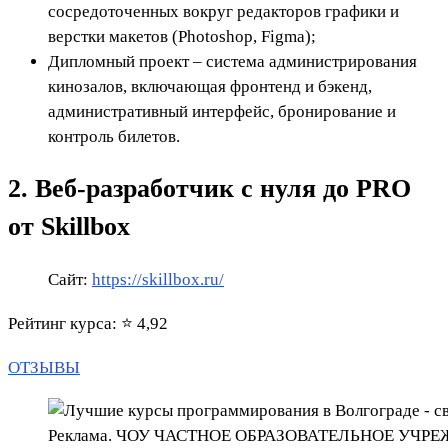
сосредоточенных вокруг редакторов графики и
верстки макетов (Photoshop, Figma);
Дипломный проект – система администрирования
кинозалов, включающая фронтенд и бэкенд,
административный интерфейс, бронирование и
контроль билетов.
2. Веб-разработчик с нуля до PRO
от Skillbox
Сайт:
https://skillbox.ru/
Рейтинг курса: ⭐ 4,92
ОТЗЫВЫ
Реклама. ЧОУ ЧАСТНОЕ ОБРАЗОВАТЕЛЬНОЕ УЧР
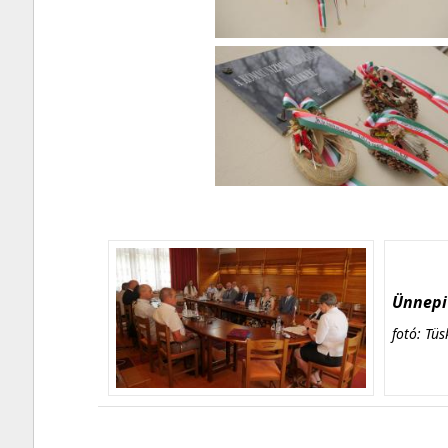
Ünnepi 
fotó: Tüs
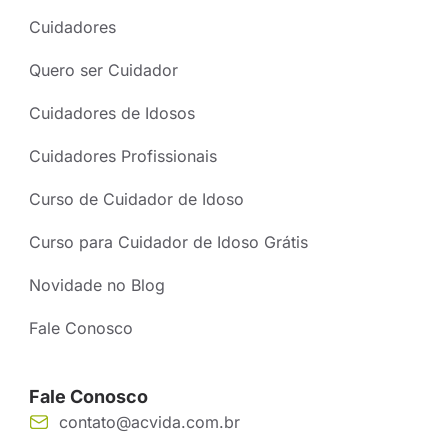
Cuidadores
Quero ser Cuidador
Cuidadores de Idosos
Cuidadores Profissionais
Curso de Cuidador de Idoso
Curso para Cuidador de Idoso Grátis
Novidade no Blog
Fale Conosco
Fale Conosco
contato@acvida.com.br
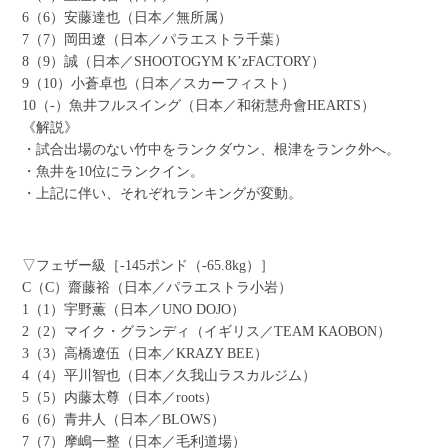
6（6）安藤達也（日本／無所属）
7（7）岡田遼（日本／パラエストラ千葉）
8（9）誠（日本／SHOOTOGYM K’zFACTORY）
9（10）小蒼卓也（日本／スカーフィスト）
10（-）魚井フルスイング（日本／和術慧舟會HEARTS）
《解説》
・試合出場のない竹中をランクダウン、根津をランク外へ。
・魚井を10位にランクイン。
・上記に伴い、それぞれランキングが変動。
▽フェザー級［-145ポンド（-65.8kg）］
C（C）齋藤裕（日本／パラエストラ小岩）
1（1）宇野薫（日本／UNO DOJO）
2（2）マイク・グランディ（イギリス／TEAM KAOBON）
3（3）高橋遼伍（日本／KRAZY BEE）
4（4）平川智也（日本／久我山ラスカルジム）
5（5）内藤太尊（日本／roots）
6（6）青井人（日本／BLOWS）
7（7）摩嶋一整（日本／毛利道場）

******************************

**What you should do**.
From the listing above, return every line that carries the string "Curso".

**Response**.
Curso de Cuidador de Idoso
Curso para Cuidador de Idoso Grátis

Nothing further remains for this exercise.